What is your greatest fear?
Not being loved.

What is the trait you most deplore in yourself?
I’m monstrously judgmental. It’s like talking to the pope.

What is the trait you most deplore in others?
Lateness.

What is your most treasured possession?
I have a gold bangle made from jewellery collected from both my husband’s family and my family, and I never take it off.

Describe yourself in three words
Impatient, ambitious and happy.

What would your superpower be?
The ability to dance. I cannot dance and when I see people who can, they might as well be flying.

What do you most dislike about your appearance?
A woman hits an age where even if she’s been blond all her life she gets dark hairs on her chin. I wake up in the morning and there are bristles.
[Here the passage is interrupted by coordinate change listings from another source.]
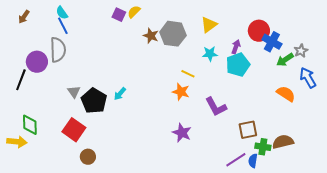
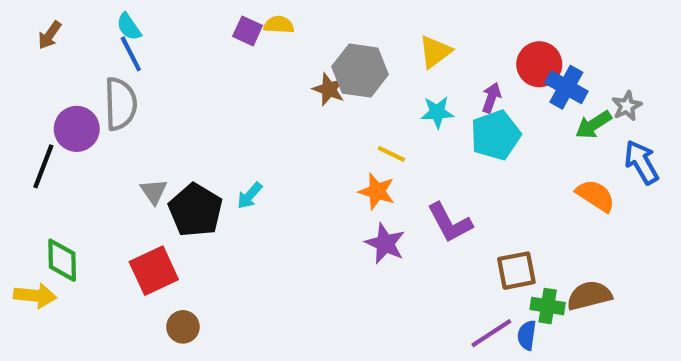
yellow semicircle: (134, 12) -> (279, 25), turned 48
brown star: (151, 36) -> (329, 89), moved
red square: (74, 130) -> (154, 271), turned 30
purple star: (182, 133) -> (385, 243), moved

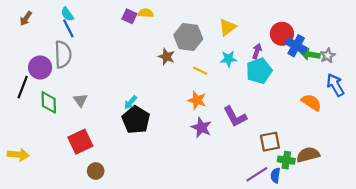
brown star: (329, 89) -> (166, 57), moved
green arrow: (593, 125) -> (310, 54), moved, turned 42
yellow line: (391, 154) -> (200, 71), moved
black pentagon: (195, 210) -> (136, 120), moved
green diamond: (62, 260) -> (49, 102), moved

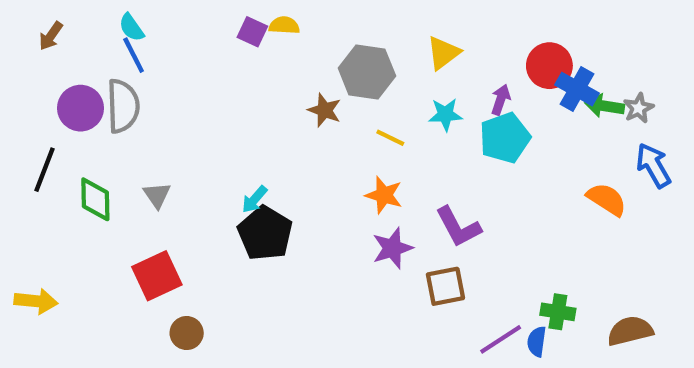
purple circle: (40, 68) -> (81, 108), moved
purple star: (201, 127) -> (392, 248), turned 30
brown square: (270, 142) -> (445, 286), moved
brown semicircle: (308, 155) -> (630, 331), moved

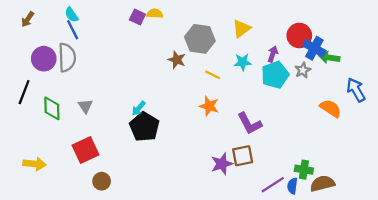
gray star: (639, 108) -> (303, 70), moved
purple star: (392, 248) -> (222, 164), moved
yellow arrow: (36, 301) -> (35, 164), moved
brown semicircle: (630, 331) -> (322, 184), moved

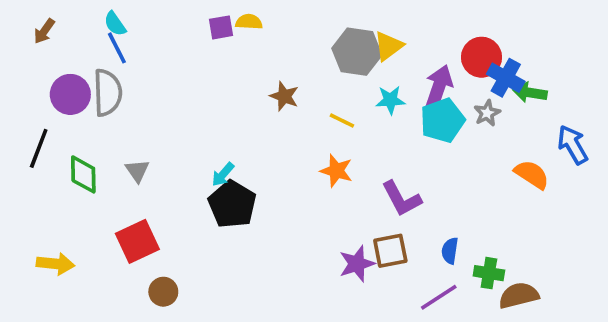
purple square: (137, 17) -> (221, 27), turned -35
gray hexagon: (200, 39) -> (357, 52), moved
purple arrow: (273, 54) -> (439, 87), size x1.6
blue semicircle: (292, 186) -> (450, 251), moved

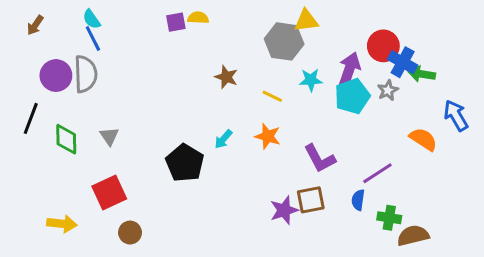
yellow triangle: (388, 46) -> (306, 21), moved, turned 30
cyan arrow: (223, 174) -> (223, 139), moved
yellow arrow: (55, 264) -> (62, 224), moved
purple line: (439, 297) -> (377, 173), moved

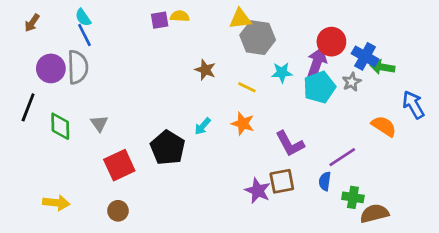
yellow triangle: (306, 21) -> (240, 19), moved
red circle: (383, 46) -> (331, 42), moved
red square: (109, 193) -> (119, 165), moved
purple star: (284, 210) -> (258, 191), turned -30

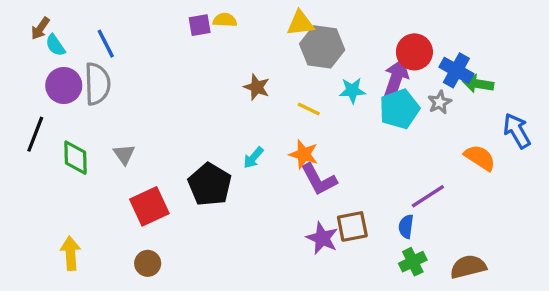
cyan semicircle: (83, 17) -> (55, 45), moved
purple L-shape: (290, 144) -> (319, 179), moved
green cross: (353, 197) -> (413, 262), moved, turned -35
yellow arrow: (56, 203) -> (70, 253), turned -100

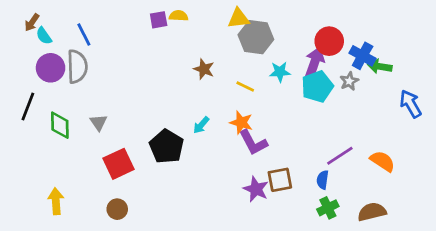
orange semicircle: (480, 158) -> (383, 161), moved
If you could bring something extinct back to life, what would you choose?
Hilary Mantel. She was my queen.

Who would play you in the film of your life?
Olivia Colman.

What is your most unappealing habit?
I still have a habit of wiping my nose on my sleeve.

What scares you about getting older?
I understand that you lose the register of hearing that enables you to hear crickets, and when I can’t hear crickets in the summer I’ll be really sad.

What or who is the greatest love of your life?
My husband, Rob, and writing are exactly level pegging.

What does love feel like?
Like it’s worth being alive.

Have you said ‘I love you’ and not meant it?
All the time.

Which living person do you most despise, and why?
I don’t despise anybody but when I think about Boris Johnson, Trump and Farage I feel a kind of appalled pity that you could squander your life on wickedness and stupidity.

What has been your biggest disappointment?
My A-level results in 1998. I flunked my history A-level and lost my place at Cambridge. It broke my heart for years; now I’m really glad, because I pull out the whole “I went to a polytechnic” thing. But at the time for a teenager who was rather pleased with herself, it was absolutely devastating.

When’s the last time you changed your mind about something significant?
I am so obdurate I do not change my mind.

What is the most important lesson life has taught you?
Every single morning the sun comes up and you get to try again.

What happens when we die?
I have never been able to become an atheist and, even though I know it is completely irrational and cannot be backed up, I think when I die I’m going to glory.